From the listing that follows, reproduce only the lines from the one holding "Sammy Ameobi was" through the one holding "Francis Group. Routledge.", both included, with no pictures.
- - -
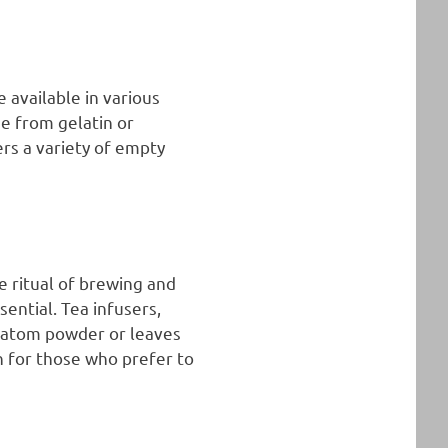
 available in various
e from gelatin or
rs a variety of empty
e ritual of brewing and
sential. Tea infusers,
kratom powder or leaves
n for those who prefer to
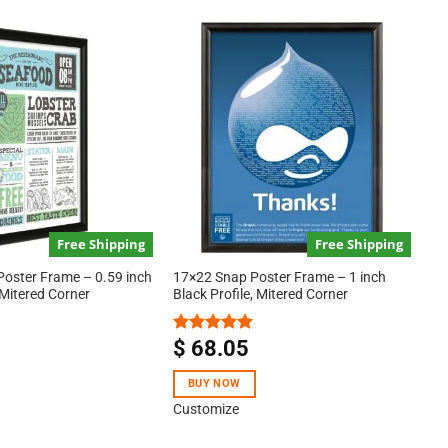
Free Shipping
Free Shipping
Poster Frame – 0.59 inch
17×22 Snap Poster Frame – 1 inch
 Mitered Corner
Black Profile, Mitered Corner
$
68.05
Rated
5.00
out of 5
BUY NOW
Customize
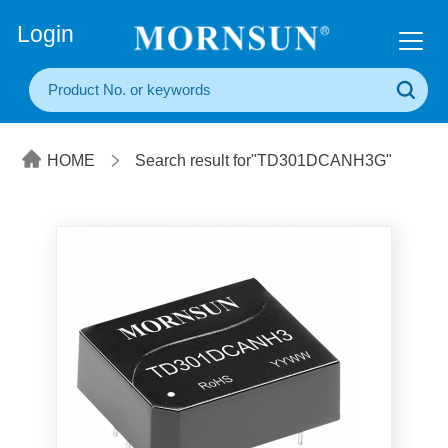
+86(20) 3860 1850
Login
HOME
Search result for"TD301DCANH3G"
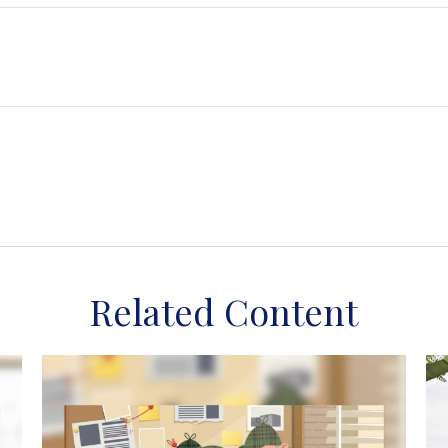
Related Content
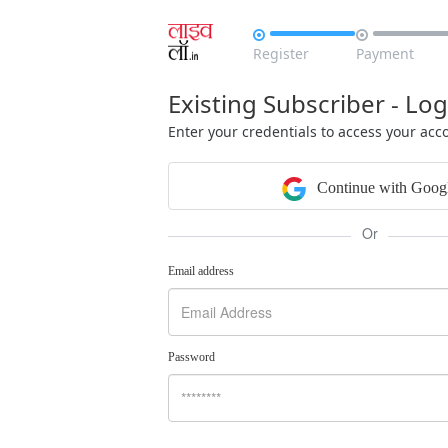


Register
Payment
Existing Subscriber - Log
Enter your credentials to access your acc
Continue with Goog
Or
Email address
Password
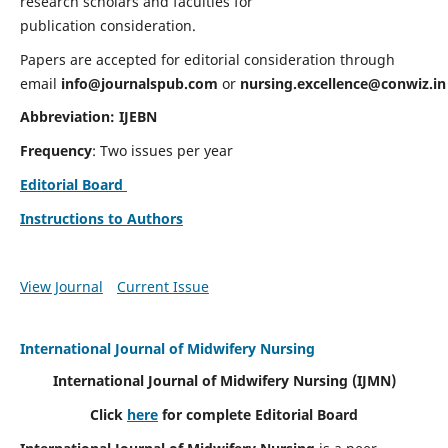
research scholars and faculties for
publication consideration.
Papers are accepted for editorial consideration through
email
info@journalspub.com
or
nursing.excellence@conwiz.in
Abbreviation: IJEBN
Frequency
: Two issues per year
Editorial Board
Instructions to Authors
View Journal
Current Issue
International Journal of Midwifery Nursing
International Journal of Midwifery Nursing
(IJMN)
Click
here
for complete Editorial Board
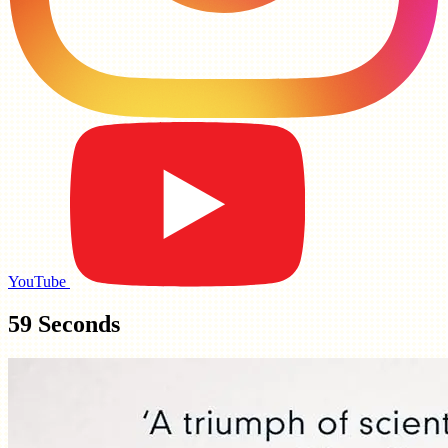
YouTube
59 Seconds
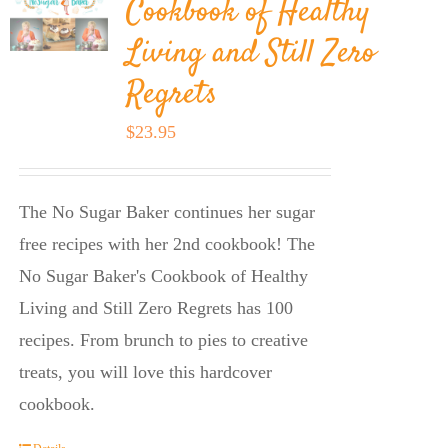
Cookbook of Healthy
Living and Still Zero
Regrets
$
23.95
The No Sugar Baker continues her sugar
free recipes with her 2nd cookbook! The
No Sugar Baker's Cookbook of Healthy
Living and Still Zero Regrets has 100
recipes. From brunch to pies to creative
treats, you will love this hardcover
cookbook.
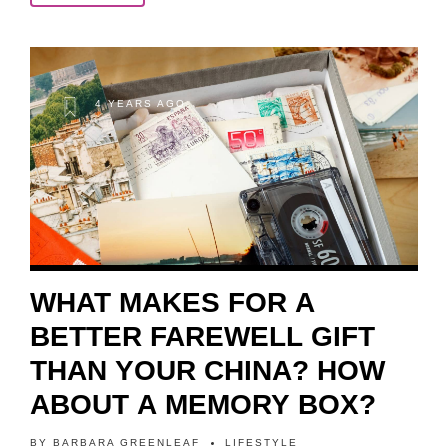
4 YEARS AGO
WHAT MAKES FOR A
BETTER FAREWELL GIFT
THAN YOUR CHINA? HOW
ABOUT A MEMORY BOX?
BY
BARBARA GREENLEAF
LIFESTYLE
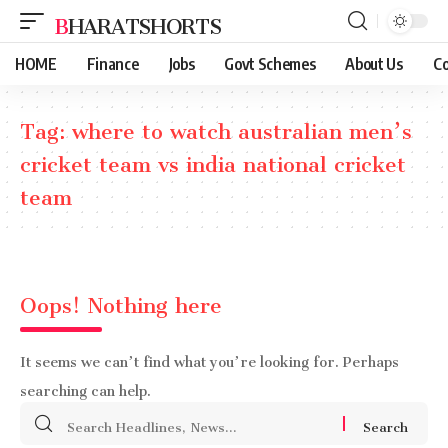
BHARATSHORTS
HOME
Finance
Jobs
Govt Schemes
About Us
Co
Tag:
where to watch australian men’s
cricket team vs india national cricket
team
Oops! Nothing here
It seems we can’t find what you’re looking for. Perhaps
searching can help.
Search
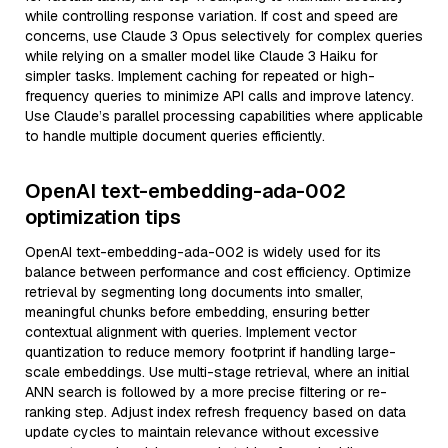
while controlling response variation. If cost and speed are
concerns, use Claude 3 Opus selectively for complex queries
while relying on a smaller model like Claude 3 Haiku for
simpler tasks. Implement caching for repeated or high-
frequency queries to minimize API calls and improve latency.
Use Claude’s parallel processing capabilities where applicable
to handle multiple document queries efficiently.
OpenAI text-embedding-ada-002
optimization tips
OpenAI text-embedding-ada-002 is widely used for its
balance between performance and cost efficiency. Optimize
retrieval by segmenting long documents into smaller,
meaningful chunks before embedding, ensuring better
contextual alignment with queries. Implement vector
quantization to reduce memory footprint if handling large-
scale embeddings. Use multi-stage retrieval, where an initial
ANN search is followed by a more precise filtering or re-
ranking step. Adjust index refresh frequency based on data
update cycles to maintain relevance without excessive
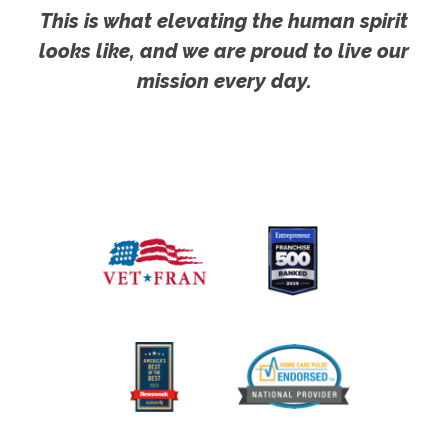
This is what elevating the human spirit
looks like, and we are proud to live our
mission every day.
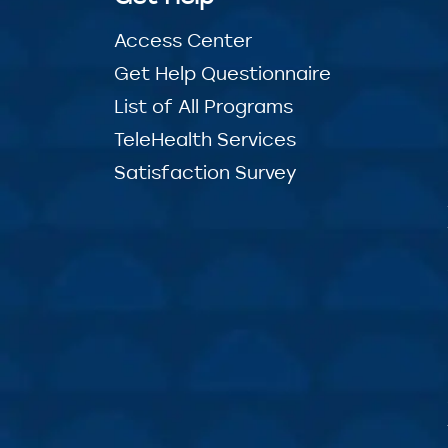
Access Center
Get Help Questionnaire
List of All Programs
TeleHealth Services
Satisfaction Survey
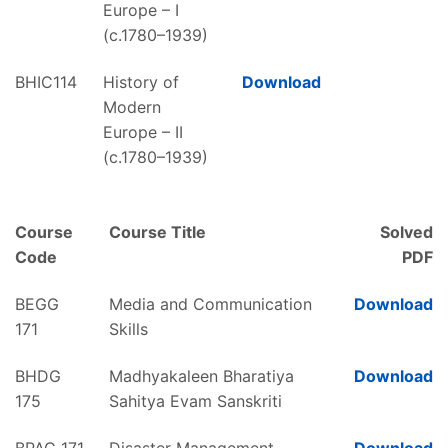
Europe – I
(c.1780–1939)
BHIC114
History of
Download
Modern
Europe – II
(c.1780–1939)
Course
Course Title
Solved
Code
PDF
BEGG
Media and Communication
Download
171
Skills
BHDG
Madhyakaleen Bharatiya
Download
175
Sahitya Evam Sanskriti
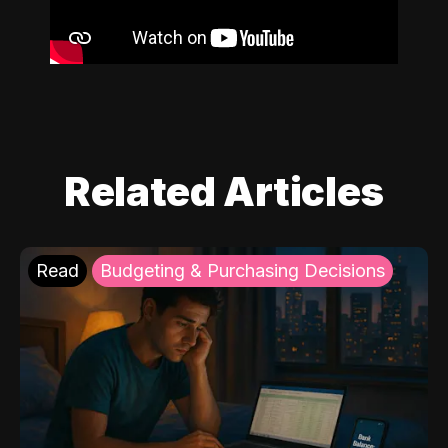
Related Articles
Read
Budgeting & Purchasing Decisions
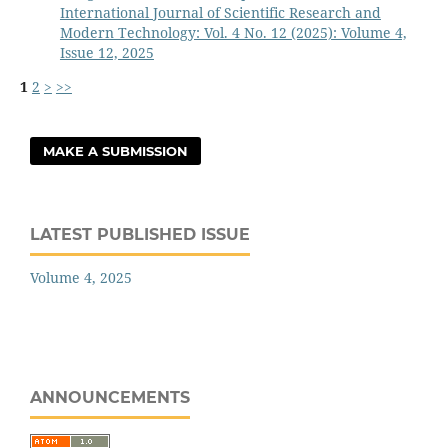
International Journal of Scientific Research and
Modern Technology: Vol. 4 No. 12 (2025): Volume 4,
Issue 12, 2025
1
2
>
>>
MAKE A SUBMISSION
LATEST PUBLISHED ISSUE
Volume 4, 2025
ANNOUNCEMENTS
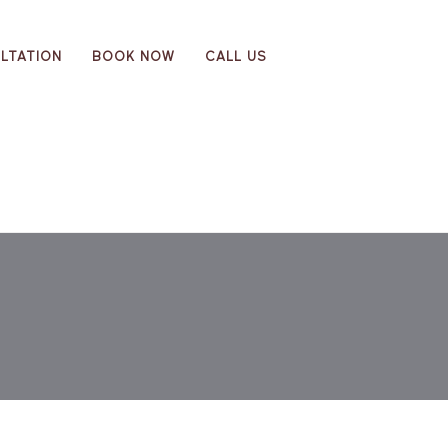
LTATION
BOOK NOW
CALL US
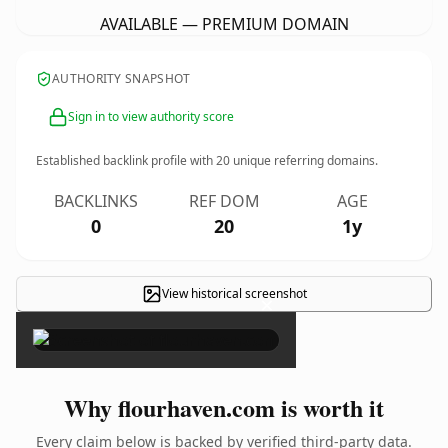
AVAILABLE — PREMIUM DOMAIN
AUTHORITY SNAPSHOT
Sign in to view authority score
Established backlink profile with
20
unique referring domains.
BACKLINKS
REF DOM
AGE
0
20
1y
View historical screenshot
×
Why flourhaven.com is worth it
Every claim below is backed by verified third-party data.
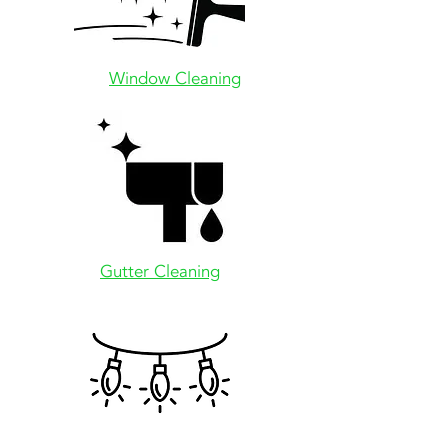
Window Cleaning
Gutter Cleaning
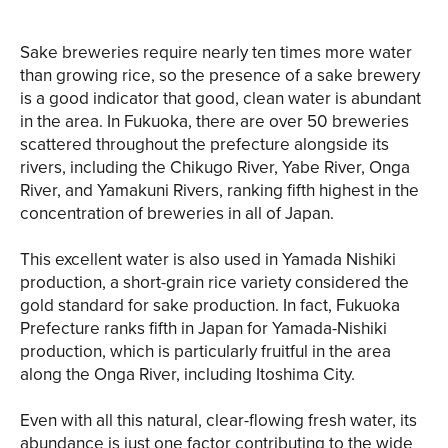
Sake breweries require nearly ten times more water
than growing rice, so the presence of a sake brewery
is a good indicator that good, clean water is abundant
in the area. In Fukuoka, there are over 50 breweries
scattered throughout the prefecture alongside its
rivers, including the Chikugo River, Yabe River, Onga
River, and Yamakuni Rivers, ranking fifth highest in the
concentration of breweries in all of Japan.
This excellent water is also used in Yamada Nishiki
production, a short-grain rice variety considered the
gold standard for sake production. In fact, Fukuoka
Prefecture ranks fifth in Japan for Yamada-Nishiki
production, which is particularly fruitful in the area
along the Onga River, including Itoshima City.
Even with all this natural, clear-flowing fresh water, its
abundance is just one factor contributing to the wide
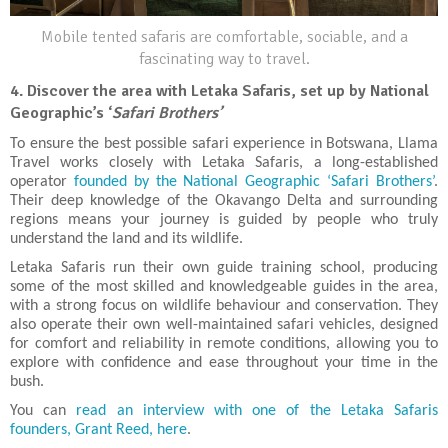
Mobile tented safaris are comfortable, sociable, and a
fascinating way to travel.
4.
Discover the area with Letaka Safaris, set up by National
Geographic’s ‘
Safari Brothers’
To ensure the best possible safari experience in Botswana, Llama
Travel works closely with Letaka Safaris, a long-established
operator
founded by the National Geographic ‘Safari Brothers’
.
Their deep knowledge of the Okavango Delta and surrounding
regions means your journey is guided by people who truly
understand the land and its wildlife.
Letaka Safaris run their own guide training school, producing
some of the most skilled and knowledgeable guides in the area,
with a strong focus on wildlife behaviour and conservation. They
also operate their own well-maintained safari vehicles, designed
for comfort and reliability in remote conditions, allowing you to
explore with confidence and ease throughout your time in the
bush.
You can
read an interview with one of the Letaka Safaris
founders, Grant Reed, here
.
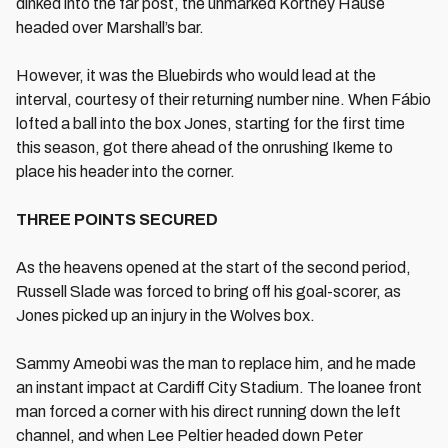
dinked into the far post, the unmarked Kortney Hause
headed over Marshall’s bar.
However, it was the Bluebirds who would lead at the
interval, courtesy of their returning number nine. When Fábio
lofted a ball into the box Jones, starting for the first time
this season, got there ahead of the onrushing Ikeme to
place his header into the corner.
THREE POINTS SECURED
As the heavens opened at the start of the second period,
Russell Slade was forced to bring off his goal-scorer, as
Jones picked up an injury in the Wolves box.
Sammy Ameobi was the man to replace him, and he made
an instant impact at Cardiff City Stadium. The loanee front
man forced a corner with his direct running down the left
channel, and when Lee Peltier headed down Peter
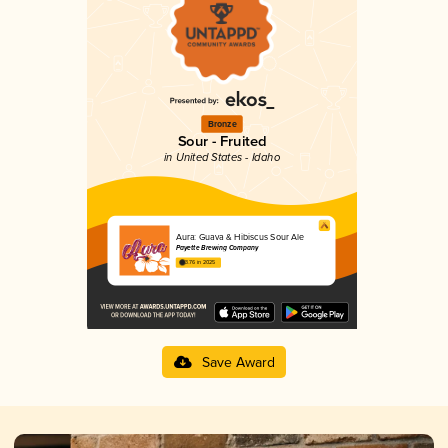
Bronze
Sour - Fruited
in United States - Idaho
Aura: Guava & Hibiscus Sour Ale
Payette Brewing Company
3.76 in 2025
Save Award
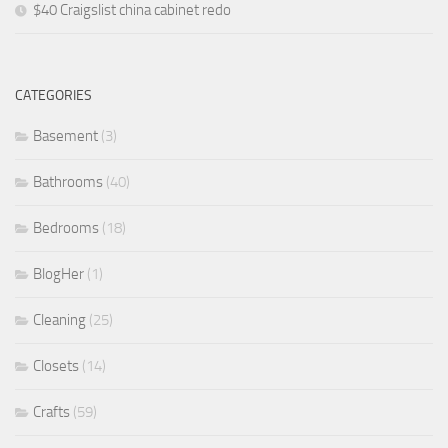
$40 Craigslist china cabinet redo
CATEGORIES
Basement
(3)
Bathrooms
(40)
Bedrooms
(18)
BlogHer
(1)
Cleaning
(25)
Closets
(14)
Crafts
(59)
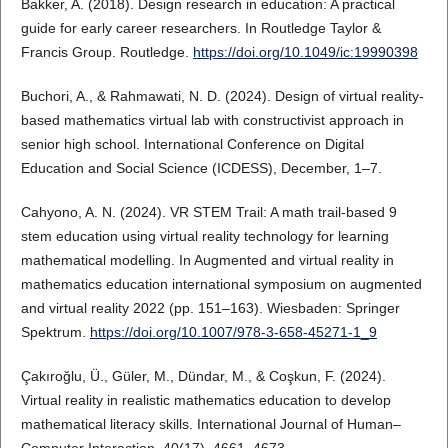
Bakker, A. (2018). Design research in education: A practical
guide for early career researchers. In Routledge Taylor &
Francis Group. Routledge.
https://doi.org/10.1049/ic:19990398
Buchori, A., & Rahmawati, N. D. (2024). Design of virtual reality-
based mathematics virtual lab with constructivist approach in
senior high school. International Conference on Digital
Education and Social Science (ICDESS), December, 1–7.
Cahyono, A. N. (2024). VR STEM Trail: A math trail-based 9
stem education using virtual reality technology for learning
mathematical modelling. In Augmented and virtual reality in
mathematics education international symposium on augmented
and virtual reality 2022 (pp. 151–163). Wiesbaden: Springer
Spektrum.
https://doi.org/10.1007/978-3-658-45271-1_9
Çakıroğlu, Ü., Güler, M., Dündar, M., & Coşkun, F. (2024).
Virtual reality in realistic mathematics education to develop
mathematical literacy skills. International Journal of Human–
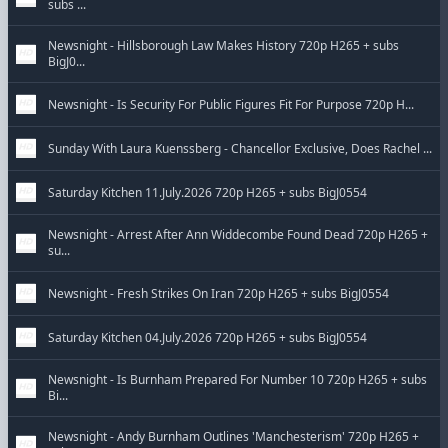
subs ...
Newsnight - Hillsborough Law Makes History 720p H265 + subs
BigJ0...
Newsnight - Is Security For Public Figures Fit For Purpose 720p H...
Sunday With Laura Kuenssberg - Chancellor Exclusive, Does Rachel ...
Saturday Kitchen 11.July.2026 720p H265 + subs BigJ0554
Newsnight - Arrest After Ann Widdecombe Found Dead 720p H265 +
su...
Newsnight - Fresh Strikes On Iran 720p H265 + subs BigJ0554
Saturday Kitchen 04.July.2026 720p H265 + subs BigJ0554
Newsnight - Is Burnham Prepared For Number 10 720p H265 + subs
Bi...
Newsnight - Andy Burnham Outlines 'Manchesterism' 720p H265 +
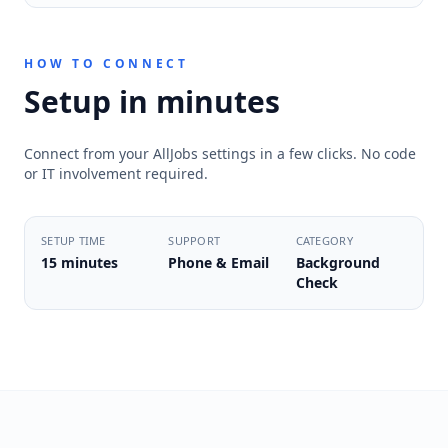
HOW TO CONNECT
Setup in minutes
Connect from your AllJobs settings in a few clicks. No code
or IT involvement required.
SETUP TIME
SUPPORT
CATEGORY
15 minutes
Phone & Email
Background
Check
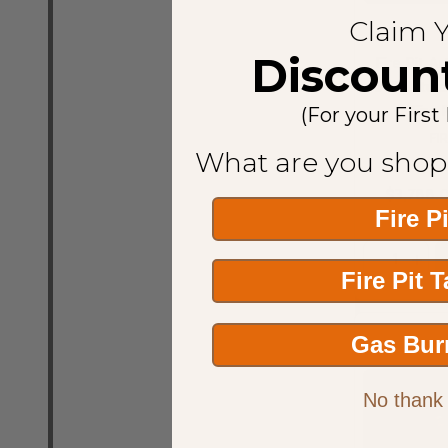
Claim 
Discoun
Fire Pit A
36" Natura
Fire 
(For your First
FI
What are you shop
$3,788.
Fire P
Quantity:
DECREASE
INCR
Fire Pit 
Gas Bur
No thank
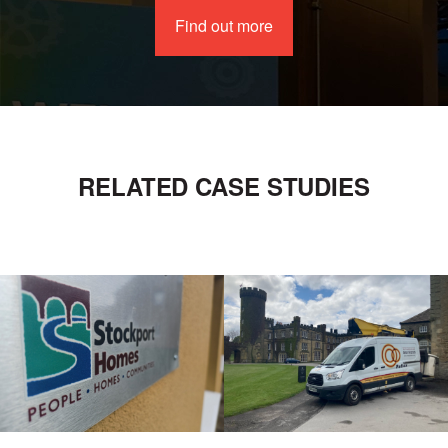
Find out more
RELATED CASE STUDIES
- - -
§ Answer box:
Sammy Ameobi was the man to replace him, and he made
an instant impact at Cardiff City Stadium. The loanee front
man forced a corner with his direct running down the left
channel, and when Lee Peltier headed down Peter
Bronze
Sour - Fruited
in United States - Idaho
Aura: Guava & Hibiscus Sour Ale
Payette Brewing Company
3.76 in 2025
Save Award
$40 Craigslist china cabinet redo
CATEGORIES
Basement
(3)
Bathrooms
(40)
Bedrooms
(18)
BlogHer
(1)
Cleaning
(25)
Closets
(14)
Crafts
(59)
Bakker, A. (2018). Design research in education: A practical
guide for early career researchers. In Routledge Taylor &
Francis Group. Routledge.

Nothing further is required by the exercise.